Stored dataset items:
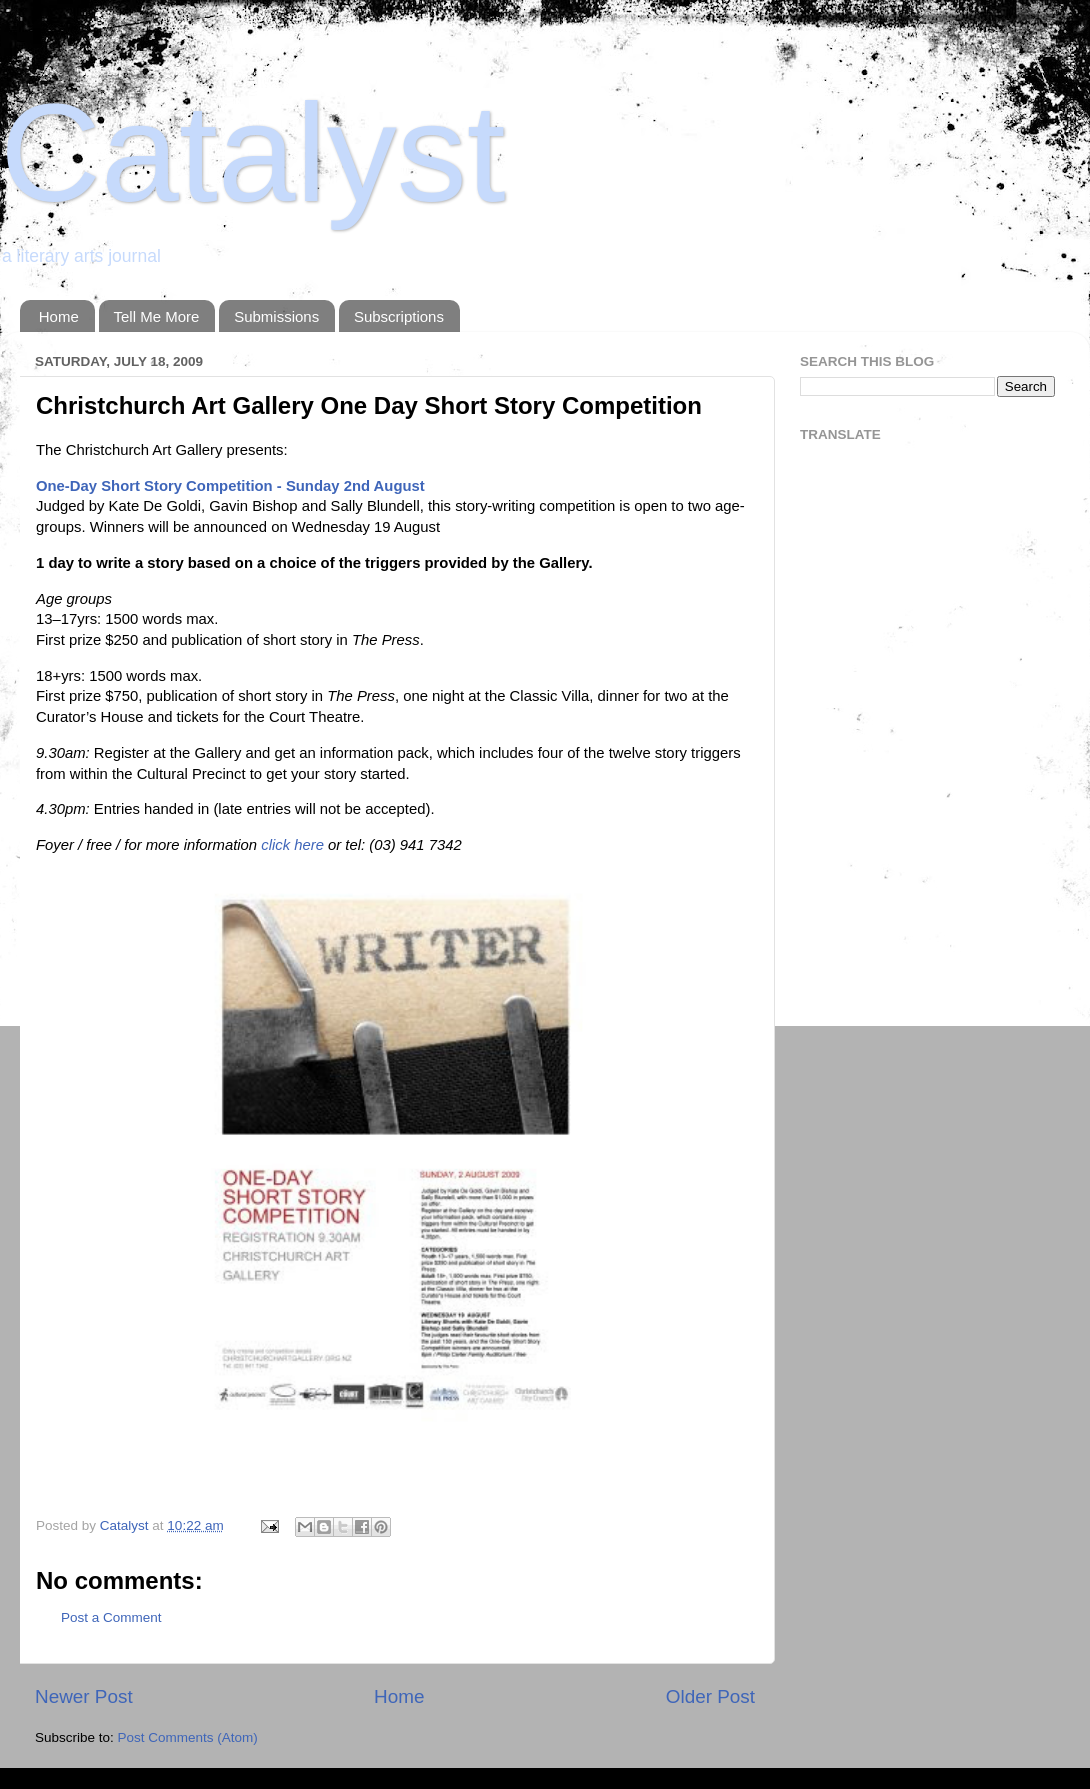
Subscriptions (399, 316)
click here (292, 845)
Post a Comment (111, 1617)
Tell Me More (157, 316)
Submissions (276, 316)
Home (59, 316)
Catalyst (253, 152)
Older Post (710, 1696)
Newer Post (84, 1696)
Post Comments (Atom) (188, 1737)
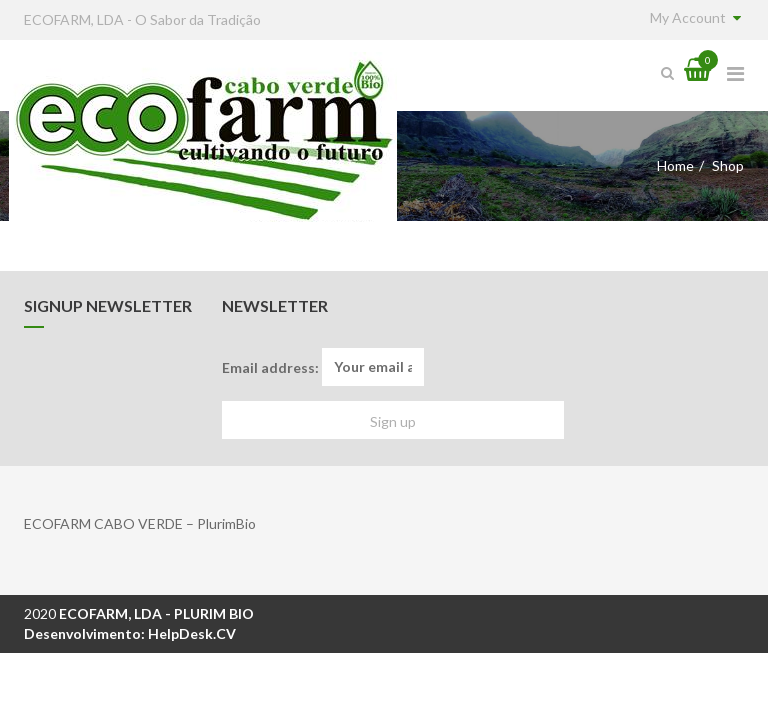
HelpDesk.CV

[What to produce] Pull every line containing "Post" from the data.

[Solution for this exercise]
Post a Comment (111, 1617)
Older Post (710, 1696)
Newer Post (84, 1696)
Post Comments (Atom) (188, 1737)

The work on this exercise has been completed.